Unfortunately, different adaptations, summaries, and translated comments from Heidi are all very different, so they fall into one category. My comment is the version of Great Illustrated Classics by Deidre S. Laiken. It has beautiful covers on every other page with a full pen and ink picture, and highland meadow surrounded by flowers and goats and the snow top of the background. It is somewhat surprising that there are long blonde hair and short black hair inside the Heidi's cover.
I have never read Heidi since I was a child. Because the girl who moved from her beloved place is the subject that I find it difficult to read and I have never come back like an adult. But with this spectacular cover this shortened version drew my attention. In most simple books, explanation and atmosphere will be the first. This also applies here. You do not have the feeling of alpine grassland I judged from other comments as one of the merits of the original book. Heidi is passionate about returning to the mountain with her grandfather - we know that she sleeps crying every night - but the author does not address it in detail. This is an important part of the story, but I have to say that I am very happy that she is not here. Other commentators stated that religion plays an important role in the original text, but it does not exist here.

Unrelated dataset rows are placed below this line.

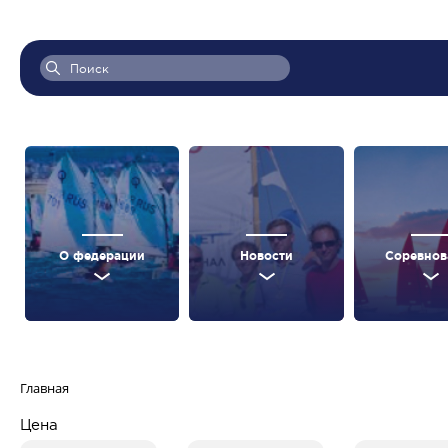
О федерации
Новости
Соревнов
Главная
Цена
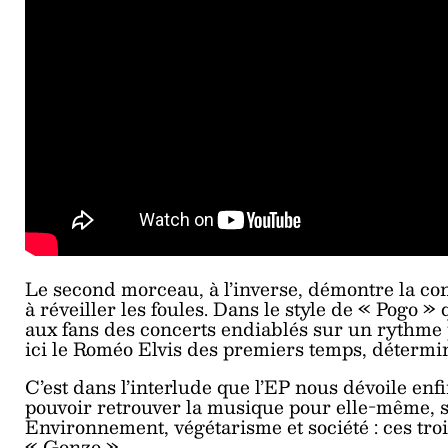
Le second morceau, à l’inverse, démontre la conf
à réveiller les foules. Dans le style de « Pogo »
aux fans des concerts endiablés sur un rythme p
ici le Roméo Elvis des premiers temps, détermin
C’est dans l’interlude que l’EP nous dévoile en
pouvoir retrouver la musique pour elle-même, s
Environnement, végétarisme et société : ces tr
« Gonzo ».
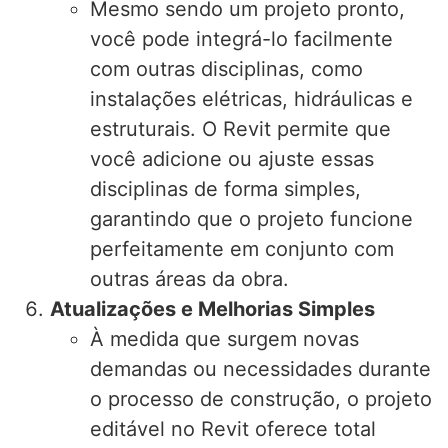
Mesmo sendo um projeto pronto,
você pode integrá-lo facilmente
com outras disciplinas, como
instalações elétricas, hidráulicas e
estruturais. O Revit permite que
você adicione ou ajuste essas
disciplinas de forma simples,
garantindo que o projeto funcione
perfeitamente em conjunto com
outras áreas da obra.
Atualizações e Melhorias Simples
À medida que surgem novas
demandas ou necessidades durante
o processo de construção, o projeto
editável no Revit oferece total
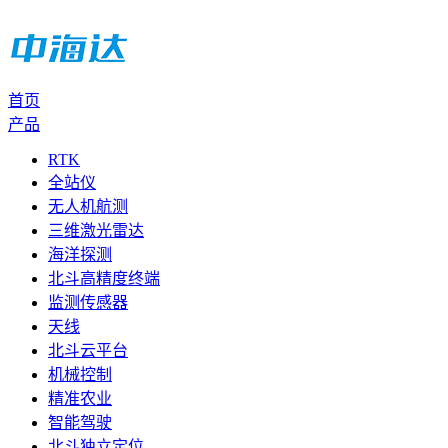
首页
产品
RTK
全站仪
无人机航测
三维激光雷达
海洋探测
北斗高精度终端
监测传感器
天线
北斗云平台
机械控制
精准农业
智能驾驶
北斗独立定位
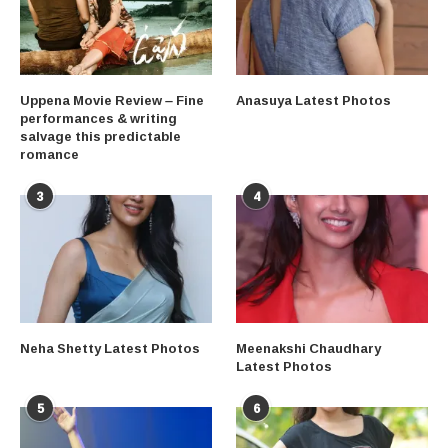
Uppena Movie Review – Fine
Anasuya Latest Photos
performances & writing
salvage this predictable
romance
3
4
Neha Shetty Latest Photos
Meenakshi Chaudhary
Latest Photos
5
6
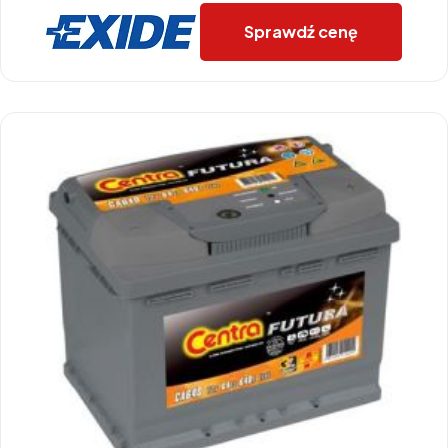
Sprawdź cenę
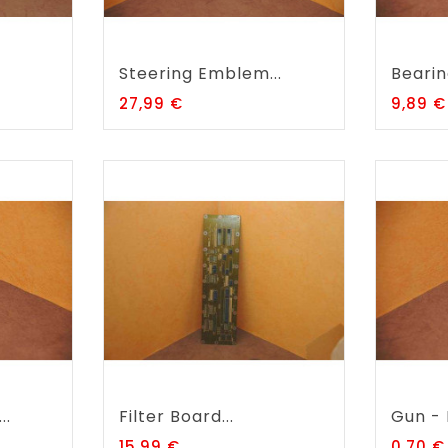
Steering Emblem...
Bearin
Prix
27,99 €
9,89 €
..
Filter Board...
Gun - 
Prix
15,99 €
0,70 €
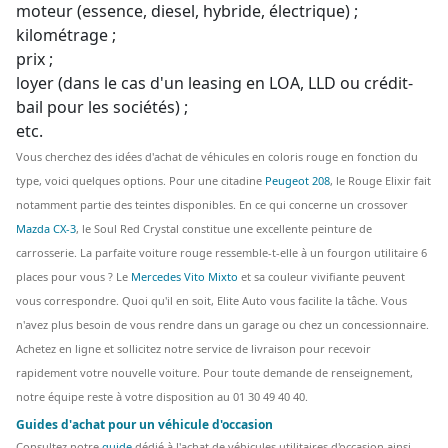
moteur (essence, diesel, hybride, électrique) ;
kilométrage ;
prix ;
loyer (dans le cas d'un leasing en LOA, LLD ou crédit-
bail pour les sociétés) ;
etc.
Vous cherchez des idées d'achat de véhicules en coloris rouge en fonction du
type, voici quelques options. Pour une citadine
Peugeot 208
, le Rouge Elixir fait
notamment partie des teintes disponibles. En ce qui concerne un crossover
Mazda CX-3
, le Soul Red Crystal constitue une excellente peinture de
carrosserie. La parfaite voiture rouge ressemble-t-elle à un fourgon utilitaire 6
places pour vous ? Le
Mercedes Vito Mixto
et sa couleur vivifiante peuvent
vous correspondre. Quoi qu'il en soit, Elite Auto vous facilite la tâche. Vous
n'avez plus besoin de vous rendre dans un garage ou chez un concessionnaire.
Achetez en ligne et sollicitez notre service de livraison pour recevoir
rapidement votre nouvelle voiture. Pour toute demande de renseignement,
notre équipe reste à votre disposition au 01 30 49 40 40.
Guides d'achat pour un véhicule d'occasion
Consultez notre
guide
dédié à l'achat de véhicules utilitaires d'occasion ainsi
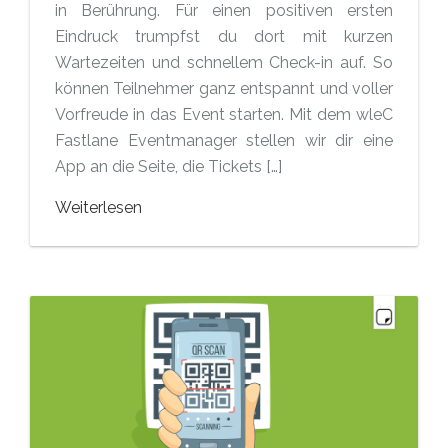
in Berührung. Für einen positiven ersten
Eindruck trumpfst du dort mit kurzen
Wartezeiten und schnellem Check-in auf. So
können Teilnehmer ganz entspannt und voller
Vorfreude in das Event starten. Mit dem wleC
Fastlane Eventmanager stellen wir dir eine
App an die Seite, die Tickets […]
Weiterlesen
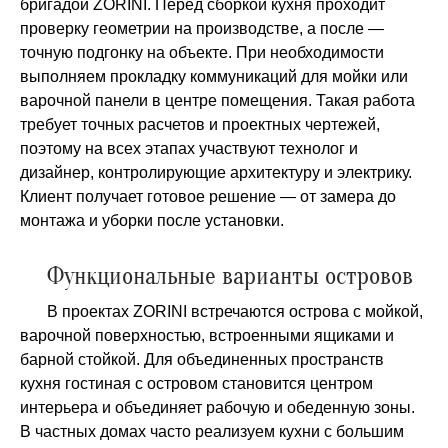
бригадой ZORINI. Перед сборкой кухня проходит
проверку геометрии на производстве, а после —
точную подгонку на объекте. При необходимости
выполняем прокладку коммуникаций для мойки или
варочной панели в центре помещения. Такая работа
требует точных расчетов и проектных чертежей,
поэтому на всех этапах участвуют технолог и
дизайнер, контролирующие архитектуру и электрику.
Клиент получает готовое решение — от замера до
монтажа и уборки после установки.
Функциональные варианты островов
В проектах ZORINI встречаются острова с мойкой,
варочной поверхностью, встроенными ящиками и
барной стойкой. Для объединенных пространств
кухня гостиная с островом становится центром
интерьера и объединяет рабочую и обеденную зоны.
В частных домах часто реализуем кухни с большим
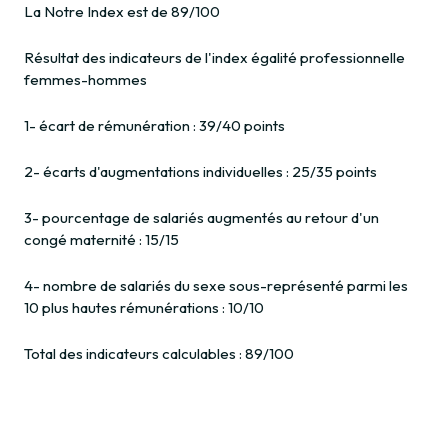
La Notre Index est de 89/100
Résultat des indicateurs de l'index égalité professionnelle
femmes-hommes
1- écart de rémunération : 39/40 points
2- écarts d'augmentations individuelles : 25/35 points
3- pourcentage de salariés augmentés au retour d'un
congé maternité : 15/15
4- nombre de salariés du sexe sous-représenté parmi les
10 plus hautes rémunérations : 10/10
Total des indicateurs calculables : 89/100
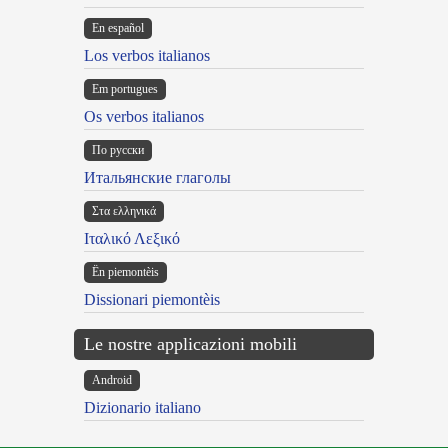
En español
Los verbos italianos
Em portugues
Os verbos italianos
По русски
Итальянские глаголы
Στα ελληνικά
Ιταλικό Λεξικό
Ën piemontèis
Dissionari piemontèis
Le nostre applicazioni mobili
Android
Dizionario italiano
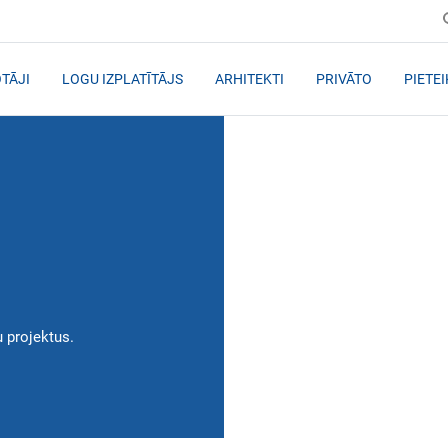
TĀJI
LOGU IZPLATĪTĀJS
ARHITEKTI
PRIVĀTO
PIETE
u projektus.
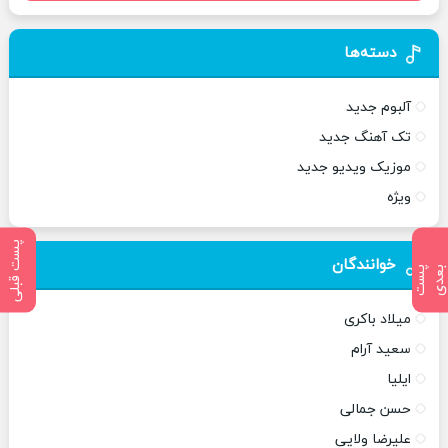
دسته‌ها
آلبوم جدید
تک آهنگ جدید
موزیک ویدیو جدید
ویژه
پست قبلی
خوانندگان
پ
س
ت
ب
ع
د
میلاد باکری
سعید آرام
ایلیا
حسن جمالی
علیرضا ولایی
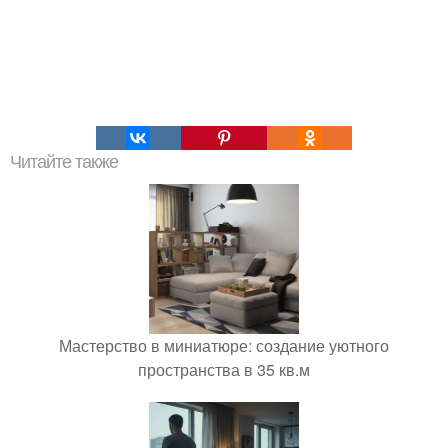
Читайте также
Мастерство в миниатюре: создание уютного
пространства в 35 кв.м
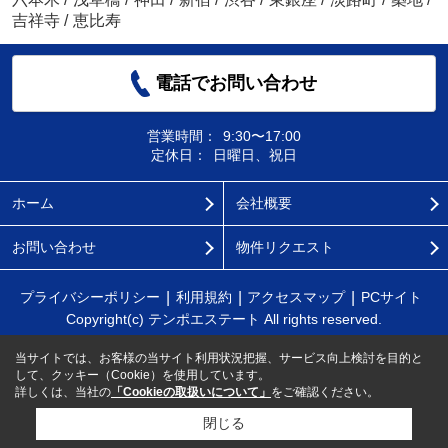
吉祥寺
/
恵比寿
電話でお問い合わせ
営業時間：
9:30〜17:00
定休日：
日曜日、祝日
ホーム
会社概要
お問い合わせ
物件リクエスト
プライバシーポリシー
利用規約
アクセスマップ
PCサイト
Copyright(c) テンポエステート All rights reserved.
当サイトでは、お客様の当サイト利用状況把握、サービス向上検討を目的と
して、クッキー（Cookie）を使用しています。
詳しくは、当社の
「Cookieの取扱いについて」
をご確認ください。
閉じる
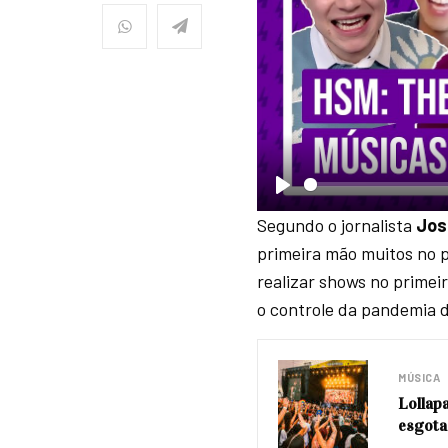
P
Segundo o jornalista
Jos
l
primeira mão muitos no p
a
realizar shows no prime
y
o controle da pandemia 
MÚSICA
Lollap
esgota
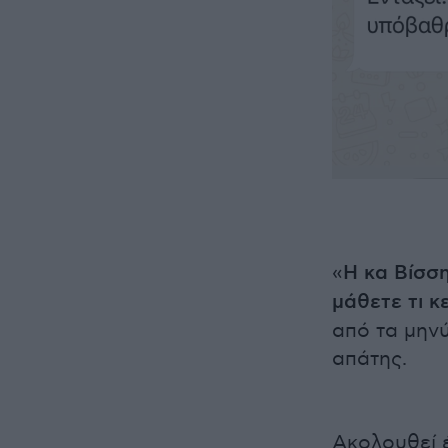
«
Η κα Βίσση
μάθετε τι κ
από τα μην
απάτης.
Ακολουθεί 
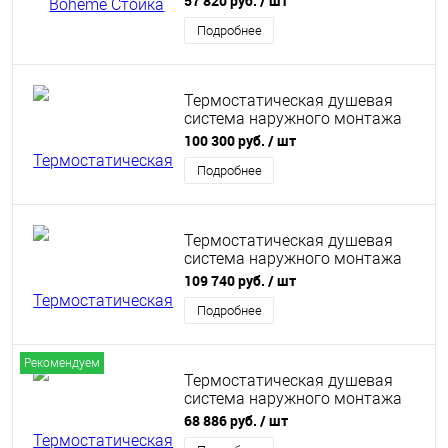
57 820 руб.
/ шт
Подробнее
Термостатическая душевая
система наружного монтажа
OMNIRES CONTOUR CT8044GLB
100 300 руб.
/ шт
(брашированное золото)
Подробнее
Термостатическая душевая
система наружного монтажа
Omnires Y Y1244SUGLB , золото
109 740 руб.
/ шт
матовое
Подробнее
Рекомендуем
Термостатическая душевая
система наружного монтажа
Omnires Y Y1244SUGL , золото
68 886 руб.
/ шт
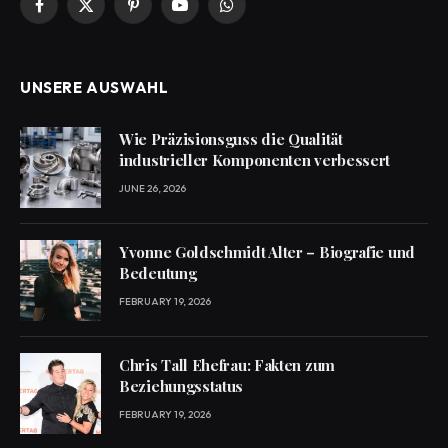
Facebook
X
Pinterest
YouTube
WhatsApp
(Twitter)
UNSERE AUSWAHL
Wie Präzisionsguss die Qualität
industrieller Komponenten verbessert
JUNE 26, 2026
Yvonne Goldschmidt Alter – Biografie und
Bedeutung
FEBRUARY 19, 2026
Chris Tall Ehefrau: Fakten zum
Beziehungsstatus
FEBRUARY 19, 2026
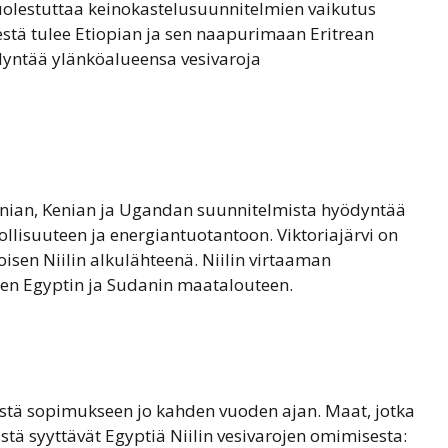
olestuttaa keinokastelusuunnitelmien vaikutus
destä tulee Etiopian ja sen naapurimaan Eritrean
ödyntää ylänköalueensa vesivaroja
anian, Kenian ja Ugandan suunnitelmista hyödyntää
ollisuuteen ja energiantuotantoon. Viktoriajärvi on
koisen Niilin alkulähteenä. Niilin virtaaman
sen Egyptin ja Sudanin maatalouteen.
päästä sopimukseen jo kahden vuoden ajan. Maat, jotka
stä syyttävät Egyptiä Niilin vesivarojen omimisesta:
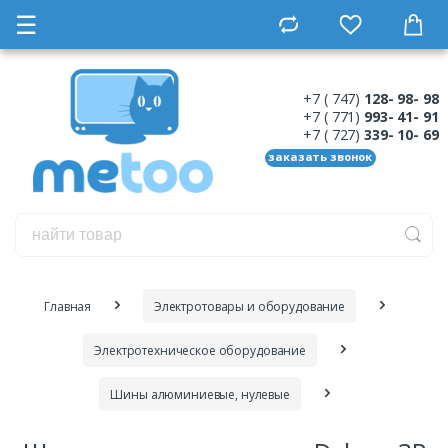
☰
+7 ( 747)
128- 98- 98
+7 ( 771)
993- 41- 91
+7 ( 727)
339- 10- 69
заказать звонок
Главная
Электротовары и оборудование
Электротехническое оборудование
Шины алюминиевые, нулевые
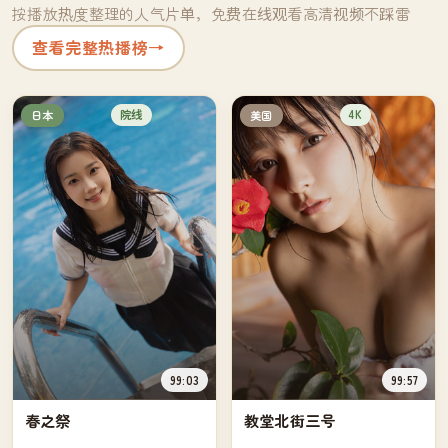
按播放热度整理的人气片单，免费在线观看高清视频不踩雷
查看完整热播榜
→
院线
4K
日本
美国
99:03
99:57
春之祭
教堂北街三号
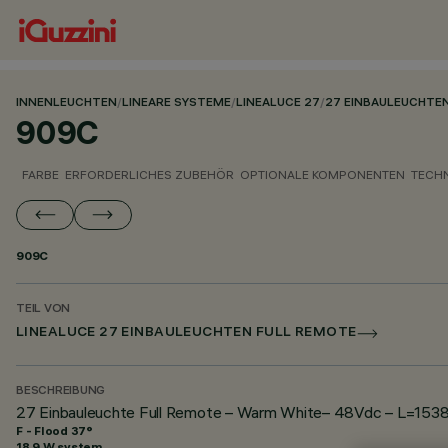
INNENLEUCHTEN
/
LINEARE SYSTEME
/
LINEALUCE 27
/
27 EINBAULEUCHTE
909C
FARBE
ERFORDERLICHES ZUBEHÖR
OPTIONALE KOMPONENTEN
TECH
909C
TEIL VON
LINEALUCE 27 EINBAULEUCHTEN FULL REMOTE
BESCHREIBUNG
27 Einbauleuchte Full Remote – Warm White– 48Vdc – L=1538
F - Flood 37°
18.9 W system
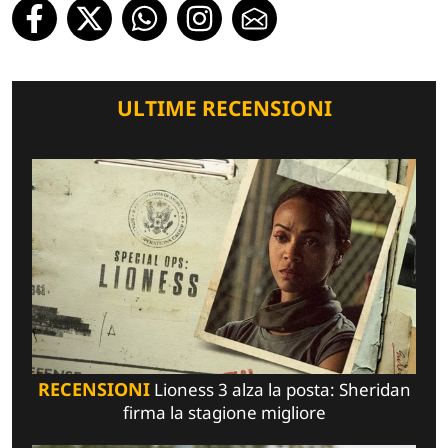
ULTIME RECENSIONI
RECENSIONI
Lioness 3 alza la posta: Sheridan
firma la stagione migliore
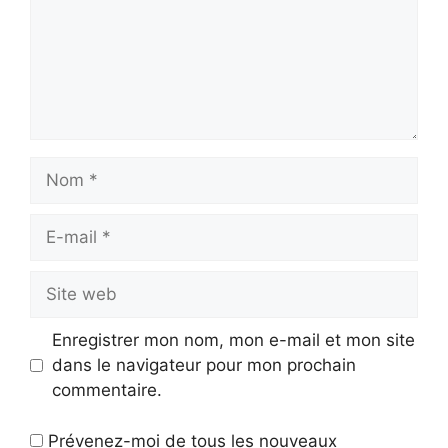
Nom
E-
mail
Site
web
Enregistrer mon nom, mon e-mail et mon site
dans le navigateur pour mon prochain
commentaire.
Prévenez-moi de tous les nouveaux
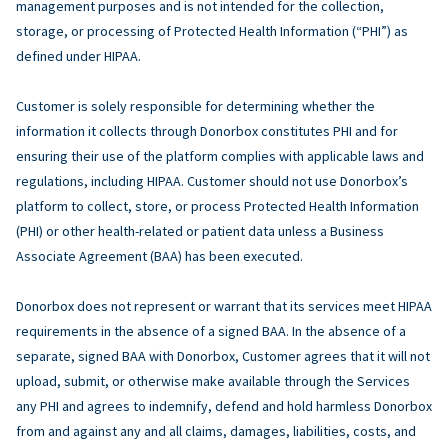
management purposes and is not intended for the collection,
storage, or processing of Protected Health Information (“PHI”) as
defined under HIPAA.
Customer is solely responsible for determining whether the
information it collects through Donorbox constitutes PHI and for
ensuring their use of the platform complies with applicable laws and
regulations, including HIPAA. Customer should not use Donorbox’s
platform to collect, store, or process Protected Health Information
(PHI) or other health-related or patient data unless a Business
Associate Agreement (BAA) has been executed.
Donorbox does not represent or warrant that its services meet HIPAA
requirements in the absence of a signed BAA. In the absence of a
separate, signed BAA with Donorbox, Customer agrees that it will not
upload, submit, or otherwise make available through the Services
any PHI and agrees to indemnify, defend and hold harmless Donorbox
from and against any and all claims, damages, liabilities, costs, and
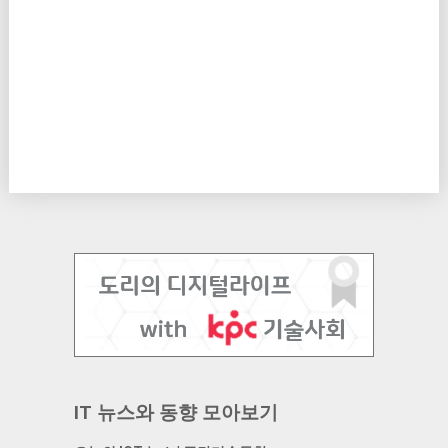
IT 뉴스와 동향 모아보기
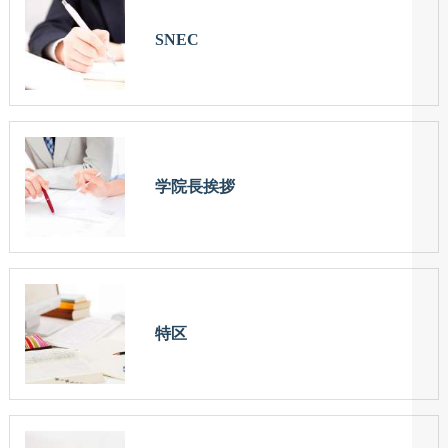
SNEC
学院長挨拶
特区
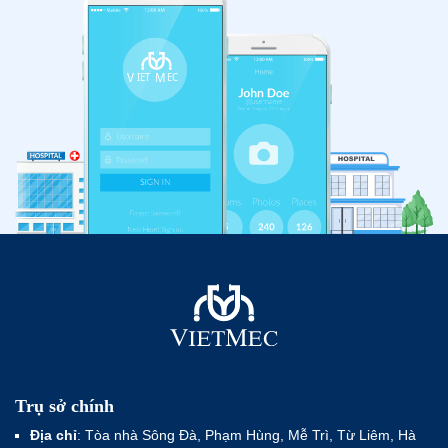
Trụ sở chính
Địa chỉ
: Tòa nhà Sông Đà, Phạm Hùng, Mễ Trì, Từ Liêm, Hà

People go to church, the pastor is a small role, but lack of religious themes, this seems to be a loss. The book is short - 236 pages, half of which is a picture - this story is for young readers only. A person who wants more can go back to a longer version someday. But this is at least a good introduction. As an older adult, I thought it was very interesting, I am very happy to read it.
Heidi is a novel for kids published by the Swiss writer Johanna Spyri in 1881. Heidi: The year of wandering and learning (German: Heidis Lehr-und Wanderjahre) and Heidi: How to use what she learned (German)): Heidi kann brauchen is a particularly gentle hat. This is a novel about the life of a young girl taking care of the Swiss Alps grandfather. It is written as a "book for children loving children and children" (quoted from the subtitle)
Johanna Spyri's classic childhood novel returns to the new generation. When a mother (Schinz) sent a young orphan Heidi (Steffen) to live with a ruthless and lonely grandfather (Ganz) in the Swiss Alps, they began a struggle. However, Heidi soon melted her grandfather's heart, and the two formed a close relationship. Since Heidi fell in love with her new Alpine family and her friend Peter (Agrippi), the shepherd, her aunt returned to Heidi and Frankfurt and lived with wealthy, young girl riding in wheelchair Clara . Although homesick and outdated, Heidi made the most of her situation and immediately motivated people around her. Screenwriter Petra Volpe and director Alain Gsponer did a new interpretation of Spyri 's energetic heroine and emphasized the harsh reality of Heidi' s situation. The gorgeous lens of the Swiss Alps is totally in contrast to the true depiction of those days, but the situation is so terrible, but the flexibility and originality of Heidi are more remarkable.
Three years later, the detective came back to take Heidi back to Frankfurt. And it became a member of a rich woman named Clara Seiseman. This girl is fascinated by Heidi 's simple familiarity and likes all the interesting and unfortunate events Heidi lacks in the experience of city life. However, Sesemanns' strict domestic housekeeper FräuleinRottenmeier considered family destruction a wasteful illegal act and kept Heidi increasingly suppressed. Immediately, Heidi became very homesick, surprisingly thin and thin. One of her shifts was to learn to read and write, as she went home and wanted to read Peter's blind grandmother. Clara 's grandmother came to see the child and became a friend of Heidi. She said Heidi could ask for relief at any time by praying to God.